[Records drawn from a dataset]
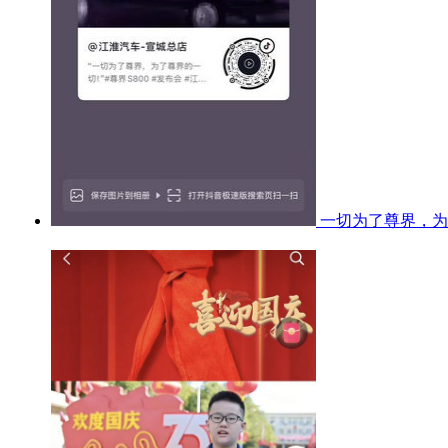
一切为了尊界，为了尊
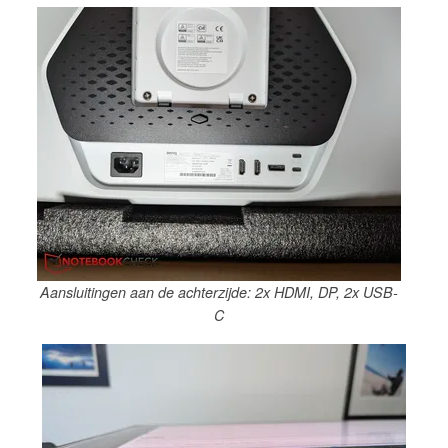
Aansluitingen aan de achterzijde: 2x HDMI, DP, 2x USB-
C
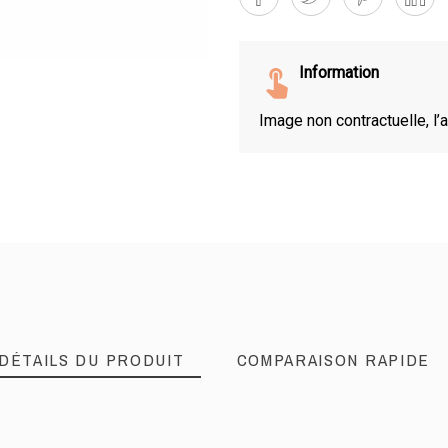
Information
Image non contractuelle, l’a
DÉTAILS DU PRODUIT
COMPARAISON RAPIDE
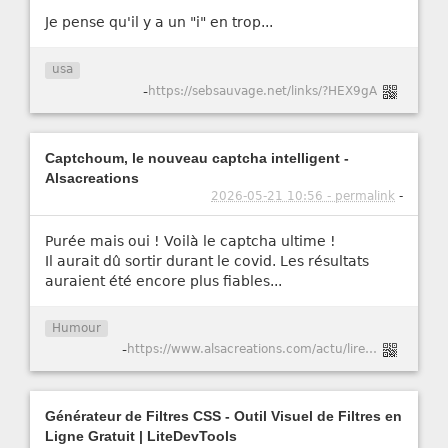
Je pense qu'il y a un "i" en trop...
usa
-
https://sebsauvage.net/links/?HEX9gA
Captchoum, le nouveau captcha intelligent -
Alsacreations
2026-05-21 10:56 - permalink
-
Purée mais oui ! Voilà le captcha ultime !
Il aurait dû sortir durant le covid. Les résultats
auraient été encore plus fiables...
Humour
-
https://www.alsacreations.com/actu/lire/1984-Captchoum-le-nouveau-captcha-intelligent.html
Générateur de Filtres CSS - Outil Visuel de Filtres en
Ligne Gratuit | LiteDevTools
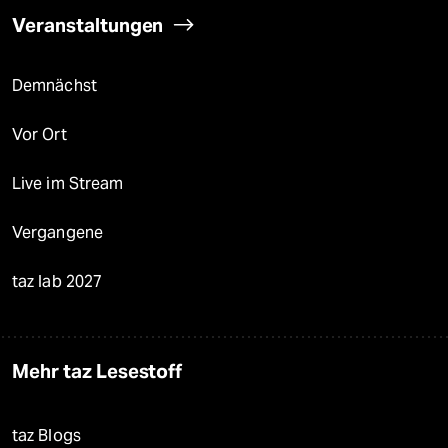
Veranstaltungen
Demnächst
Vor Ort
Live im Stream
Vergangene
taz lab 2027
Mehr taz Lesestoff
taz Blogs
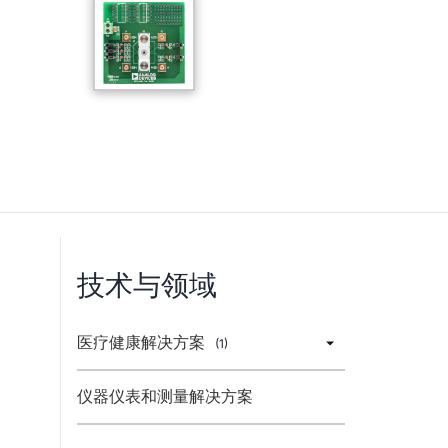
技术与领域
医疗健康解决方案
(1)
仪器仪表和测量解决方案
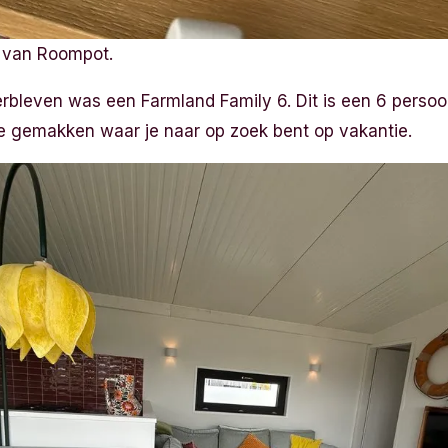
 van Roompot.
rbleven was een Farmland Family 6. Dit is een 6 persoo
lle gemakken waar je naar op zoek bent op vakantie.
---
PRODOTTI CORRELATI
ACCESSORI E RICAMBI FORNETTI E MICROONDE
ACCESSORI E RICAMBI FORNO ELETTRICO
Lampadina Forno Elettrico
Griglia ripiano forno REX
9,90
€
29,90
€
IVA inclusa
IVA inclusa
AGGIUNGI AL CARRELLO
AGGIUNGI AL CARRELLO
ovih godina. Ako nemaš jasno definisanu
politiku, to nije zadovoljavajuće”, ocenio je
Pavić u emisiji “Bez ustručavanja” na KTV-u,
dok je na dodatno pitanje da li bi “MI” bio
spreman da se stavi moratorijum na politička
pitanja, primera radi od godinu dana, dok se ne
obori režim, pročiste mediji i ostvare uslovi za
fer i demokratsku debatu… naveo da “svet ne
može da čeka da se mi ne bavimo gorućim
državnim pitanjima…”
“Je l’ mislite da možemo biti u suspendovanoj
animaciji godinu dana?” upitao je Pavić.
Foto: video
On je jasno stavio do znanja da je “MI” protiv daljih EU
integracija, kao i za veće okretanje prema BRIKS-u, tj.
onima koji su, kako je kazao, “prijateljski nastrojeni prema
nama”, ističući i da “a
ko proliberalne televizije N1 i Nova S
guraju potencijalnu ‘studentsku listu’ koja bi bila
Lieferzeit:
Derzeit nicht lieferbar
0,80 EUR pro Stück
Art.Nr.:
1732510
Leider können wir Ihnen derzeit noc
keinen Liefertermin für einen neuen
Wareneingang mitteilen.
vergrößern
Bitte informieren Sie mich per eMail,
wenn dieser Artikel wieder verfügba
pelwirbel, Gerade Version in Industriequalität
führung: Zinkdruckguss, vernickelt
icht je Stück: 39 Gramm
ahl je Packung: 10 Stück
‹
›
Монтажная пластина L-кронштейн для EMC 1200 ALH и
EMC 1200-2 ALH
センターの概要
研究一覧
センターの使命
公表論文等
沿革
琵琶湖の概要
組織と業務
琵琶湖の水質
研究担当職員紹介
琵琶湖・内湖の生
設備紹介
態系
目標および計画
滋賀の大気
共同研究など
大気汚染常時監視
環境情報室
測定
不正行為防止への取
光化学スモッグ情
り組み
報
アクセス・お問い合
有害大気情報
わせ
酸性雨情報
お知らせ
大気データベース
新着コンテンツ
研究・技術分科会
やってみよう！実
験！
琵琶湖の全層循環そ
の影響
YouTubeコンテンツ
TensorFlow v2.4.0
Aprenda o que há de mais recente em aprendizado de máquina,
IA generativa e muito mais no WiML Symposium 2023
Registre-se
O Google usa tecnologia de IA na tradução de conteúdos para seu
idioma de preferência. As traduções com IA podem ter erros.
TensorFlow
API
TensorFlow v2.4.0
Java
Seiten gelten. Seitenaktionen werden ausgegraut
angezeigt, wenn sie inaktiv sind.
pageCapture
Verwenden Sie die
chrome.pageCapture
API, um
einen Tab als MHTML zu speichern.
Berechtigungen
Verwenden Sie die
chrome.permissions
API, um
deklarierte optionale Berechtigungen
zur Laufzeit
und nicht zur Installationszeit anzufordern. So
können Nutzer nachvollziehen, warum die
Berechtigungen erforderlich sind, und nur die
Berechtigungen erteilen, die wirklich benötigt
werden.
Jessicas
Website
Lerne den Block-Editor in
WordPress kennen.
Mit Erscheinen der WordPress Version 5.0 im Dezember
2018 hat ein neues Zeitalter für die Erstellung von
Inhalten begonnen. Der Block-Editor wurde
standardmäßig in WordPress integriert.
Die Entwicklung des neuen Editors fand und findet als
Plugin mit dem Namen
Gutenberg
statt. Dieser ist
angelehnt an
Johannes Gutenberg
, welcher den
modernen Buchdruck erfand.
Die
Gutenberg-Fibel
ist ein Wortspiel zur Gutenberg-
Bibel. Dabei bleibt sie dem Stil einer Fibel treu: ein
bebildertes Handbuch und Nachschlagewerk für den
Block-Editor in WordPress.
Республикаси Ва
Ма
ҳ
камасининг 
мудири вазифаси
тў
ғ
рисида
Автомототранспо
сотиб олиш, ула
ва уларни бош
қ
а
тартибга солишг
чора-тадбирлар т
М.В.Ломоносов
--
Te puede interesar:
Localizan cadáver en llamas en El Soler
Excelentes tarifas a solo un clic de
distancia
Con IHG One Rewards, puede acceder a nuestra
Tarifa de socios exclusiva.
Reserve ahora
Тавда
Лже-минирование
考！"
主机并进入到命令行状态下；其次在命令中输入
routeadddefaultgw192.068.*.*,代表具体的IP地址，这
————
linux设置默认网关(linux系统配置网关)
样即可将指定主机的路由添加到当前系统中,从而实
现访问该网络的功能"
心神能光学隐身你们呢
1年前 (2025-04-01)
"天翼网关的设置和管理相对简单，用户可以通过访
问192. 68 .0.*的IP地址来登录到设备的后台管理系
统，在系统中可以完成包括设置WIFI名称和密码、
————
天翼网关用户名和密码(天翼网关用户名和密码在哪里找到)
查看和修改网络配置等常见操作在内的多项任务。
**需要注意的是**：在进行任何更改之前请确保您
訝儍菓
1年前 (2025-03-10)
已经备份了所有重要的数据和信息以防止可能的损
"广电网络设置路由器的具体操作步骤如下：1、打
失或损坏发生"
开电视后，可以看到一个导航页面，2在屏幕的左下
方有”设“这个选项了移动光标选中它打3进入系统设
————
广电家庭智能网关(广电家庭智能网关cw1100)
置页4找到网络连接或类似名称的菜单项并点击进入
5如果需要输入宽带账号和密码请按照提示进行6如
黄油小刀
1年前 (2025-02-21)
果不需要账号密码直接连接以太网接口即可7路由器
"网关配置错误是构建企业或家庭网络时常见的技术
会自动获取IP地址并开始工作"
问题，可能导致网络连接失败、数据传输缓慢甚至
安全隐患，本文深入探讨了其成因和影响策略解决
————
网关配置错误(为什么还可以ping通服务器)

■ What is needed
Filter the entries down to the lines holding the string "chrome". Copy each of those lines.

■ Solution to this task
chrome.pageCapture
chrome.permissions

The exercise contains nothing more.